You’ve been in the security industry for a long time. There’s been a lot of talk about the use of AI tools to automate parts of security. I’m curious about your thoughts about that. Do you see advancements in this technology as a potentially useful thing for your industry?

I think it’s immensely valuable. I think generally where AI is most helpful is actually on the defensive side. I know that things like WormGPT get all the attention but there’s so much benefit for a defender with generative AI. Figuring out ways to add that into our work stream is going to be a game-changer for security…[As an example, it’s] able to do classification and take something’s that’s unstructured text and generate it into a common schema, an actionable alert, a metric that sits in a database.

So it can kinda do the analysis for you?

Exactly. It does a great first pass. It’s not perfect. But if we can spend more of our time simply doubling checking its work and less of our time doing the work it does…that’s a big efficiency gain.

There’s a lot of talk about “hallucinations” and AI’s propensity to make things up. Is that concerning in a security situation?

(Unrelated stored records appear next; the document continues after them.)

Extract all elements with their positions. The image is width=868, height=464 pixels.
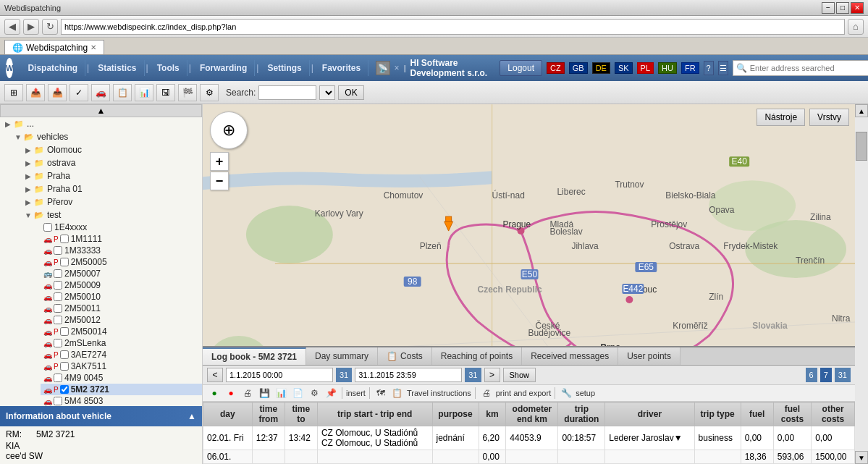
minimize-button[interactable]: − [822, 2, 835, 14]
icon-printer[interactable]: 🖨 [479, 387, 494, 400]
icon-pin[interactable]: 📌 [324, 387, 338, 400]
flag-de[interactable]: DE [592, 62, 610, 74]
maximize-button[interactable]: □ [836, 2, 849, 14]
zoom-in-button[interactable]: + [210, 152, 229, 171]
insert-label[interactable]: insert [346, 389, 366, 397]
icon-chart[interactable]: 📊 [274, 387, 288, 400]
toolbar-btn-5[interactable]: 🚗 [91, 84, 110, 101]
sidebar-item-prerov[interactable]: ▶ 📁 Přerov [20, 195, 202, 208]
nav-settings[interactable]: Settings [260, 60, 309, 76]
vehicle-2m50014[interactable]: 🚗 P 2M50014 [41, 326, 202, 337]
vehicle-2mslenka[interactable]: 🚗 2mSLenka [41, 337, 202, 349]
vehicle-1m33333[interactable]: 🚗 1M33333 [41, 245, 202, 256]
travel-instructions-label[interactable]: Travel instructions [407, 389, 471, 397]
close-button[interactable]: ✕ [851, 2, 864, 14]
vehicle-2m50009[interactable]: 🚗 2M50009 [41, 279, 202, 291]
search-field[interactable] [258, 85, 316, 100]
scroll-thumb[interactable] [856, 132, 867, 161]
sidebar-item-praha[interactable]: ▶ 📁 Praha [20, 169, 202, 182]
vehicle-2m50005[interactable]: 🚗 P 2M50005 [41, 256, 202, 268]
back-button[interactable]: ◀ [4, 19, 20, 35]
logout-button[interactable]: Logout [500, 60, 542, 76]
tab-close-button[interactable]: ✕ [90, 43, 96, 51]
table-row[interactable]: 06.01. 0,00 18,36 [203, 450, 855, 464]
icon-doc[interactable]: 📄 [290, 387, 305, 400]
search-input[interactable] [750, 64, 868, 72]
table-row[interactable]: 02.01. Fri 12:37 13:42 CZ Olomouc, U Sta… [203, 426, 855, 450]
ok-button[interactable]: OK [338, 85, 363, 100]
address-bar[interactable] [61, 19, 845, 35]
icon-red-dot[interactable]: ● [224, 387, 238, 400]
vehicle-5m23721[interactable]: 🚗 P 5M2 3721 [41, 384, 202, 395]
flag-uk[interactable]: GB [569, 62, 588, 74]
nav-forwarding[interactable]: Forwarding [193, 60, 255, 76]
toolbar-btn-1[interactable]: ⊞ [4, 84, 23, 101]
toolbar-btn-9[interactable]: 🏁 [178, 84, 197, 101]
refresh-button[interactable]: ↻ [42, 19, 58, 35]
setup-label[interactable]: setup [576, 389, 595, 397]
toolbar-btn-10[interactable]: ⚙ [200, 84, 219, 101]
sidebar-item-praha01[interactable]: ▶ 📁 Praha 01 [20, 182, 202, 195]
forward-button[interactable]: ▶ [23, 19, 39, 35]
browser-tab[interactable]: 🌐 Webdispatching ✕ [4, 40, 104, 54]
icon-save[interactable]: 💾 [257, 387, 271, 400]
vertical-scrollbar[interactable]: ▲ ▼ [855, 104, 868, 464]
toolbar-btn-8[interactable]: 🖫 [156, 84, 175, 101]
nav-tools[interactable]: Tools [150, 60, 187, 76]
info-panel-arrow-icon[interactable]: ▲ [187, 411, 196, 421]
toolbar-btn-3[interactable]: 📥 [48, 84, 67, 101]
scroll-up-arrow[interactable]: ▲ [855, 104, 868, 117]
tools-button[interactable]: Nástroje [757, 109, 805, 126]
map-area[interactable]: Czech Republic Brno ● Prague Olomouc Plz… [203, 104, 868, 464]
toolbar-btn-4[interactable]: ✓ [69, 84, 88, 101]
compass-control[interactable]: ⊕ [210, 111, 248, 149]
scroll-track[interactable] [855, 117, 868, 451]
vehicle-2m50012[interactable]: 🚗 2M50012 [41, 314, 202, 326]
tab-received-messages[interactable]: Received messages [522, 347, 618, 365]
vehicles-folder[interactable]: ▼ 📂 vehicles [10, 130, 202, 143]
search-dropdown[interactable] [319, 85, 335, 100]
flag-hu[interactable]: HU [658, 62, 677, 74]
toolbar-btn-7[interactable]: 📊 [135, 84, 153, 101]
prev-button[interactable]: < [207, 368, 223, 382]
icon-doc2[interactable]: 📋 [390, 387, 405, 400]
toolbar-btn-6[interactable]: 📋 [113, 84, 132, 101]
home-button[interactable]: ⌂ [848, 19, 864, 35]
extra-button-2[interactable]: ☰ [718, 61, 728, 75]
date-from-input[interactable] [226, 368, 333, 382]
vehicle-2m50007[interactable]: 🚌 2M50007 [41, 268, 202, 279]
sidebar-item-ostrava[interactable]: ▶ 📁 ostrava [20, 156, 202, 169]
zoom-out-button[interactable]: − [210, 172, 229, 190]
sidebar-scroll-up[interactable]: ▲ [0, 104, 202, 117]
toolbar-btn-2[interactable]: 📤 [26, 84, 45, 101]
flag-cz[interactable]: CZ [547, 62, 565, 74]
page-num-7[interactable]: 7 [820, 368, 832, 382]
vehicle-5m48503[interactable]: 🚗 5M4 8503 [41, 395, 202, 407]
map-search-box[interactable]: 🔍 ✕ [733, 60, 868, 76]
nav-favorites[interactable]: Favorites [315, 60, 368, 76]
flag-sk[interactable]: SK [615, 62, 633, 74]
next-button[interactable]: > [484, 368, 500, 382]
layers-button[interactable]: Vrstvy [809, 109, 849, 126]
sidebar-item-olomouc[interactable]: ▶ 📁 Olomouc [20, 143, 202, 156]
flag-pl[interactable]: PL [637, 62, 654, 74]
vehicle-4m90045[interactable]: 🚗 4M9 0045 [41, 372, 202, 384]
sidebar-root[interactable]: ▶ 📁 ... [0, 117, 202, 130]
vehicle-1m1111[interactable]: 🚗 P 1M1111 [41, 233, 202, 245]
tab-user-points[interactable]: User points [618, 347, 681, 365]
sidebar-item-test[interactable]: ▼ 📂 test [20, 208, 202, 222]
show-button[interactable]: Show [503, 368, 536, 382]
vehicle-2m50010[interactable]: 🚗 2M50010 [41, 291, 202, 303]
vehicle-2m50011[interactable]: 🚗 2M50011 [41, 303, 202, 314]
tab-costs[interactable]: 📋 Costs [378, 347, 432, 365]
scroll-down-arrow[interactable]: ▼ [855, 451, 868, 464]
vehicle-1e4xxxx[interactable]: 1E4xxxx [41, 222, 202, 233]
vehicle-3ak7511[interactable]: 🚗 P 3AK7511 [41, 360, 202, 372]
date-to-input[interactable] [355, 368, 462, 382]
icon-setup[interactable]: 🔧 [559, 387, 573, 400]
icon-print[interactable]: 🖨 [240, 387, 255, 400]
icon-green-dot[interactable]: ● [207, 387, 222, 400]
print-export-label[interactable]: print and export [496, 389, 551, 397]
nav-dispatching[interactable]: Dispatching [20, 60, 85, 76]
extra-button-1[interactable]: ? [704, 61, 714, 75]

[Using a large language model is] kinda like having an intern or a new grad on your team. It’s really excited to help you and it’s wrong sometimes. You just have to be ready to be like, ‘That’s a bit off, let’s fix that.’

So you have to have the requisite background knowledge [to know if it’s feeding you the wrong information].

Correct. I think a lot of that comes from risk contextualization. I’m going to scrutinize what it tells me a lot more if I’m trying to configure a production firewall…If I’m asking it, ‘Hey, what was this movie that Jack Black was in during the nineties,’ it’s going to present less risk if it’s wrong.

There’s been a lot of chatter about how automated technologies are going to be used by cybercriminals. How bad can some of these new tools be in the wrong hands?

I don’t think it presents more risk than we’ve already had…It just makes it [cybercrime] cheaper to do. I’ll give you an example: phishing emails…you can conduct high quality phishing campaigns [without AI]. Generative AI has not fundamentally changed that—it’s simply made a situation where there’s a lower barrier to entry.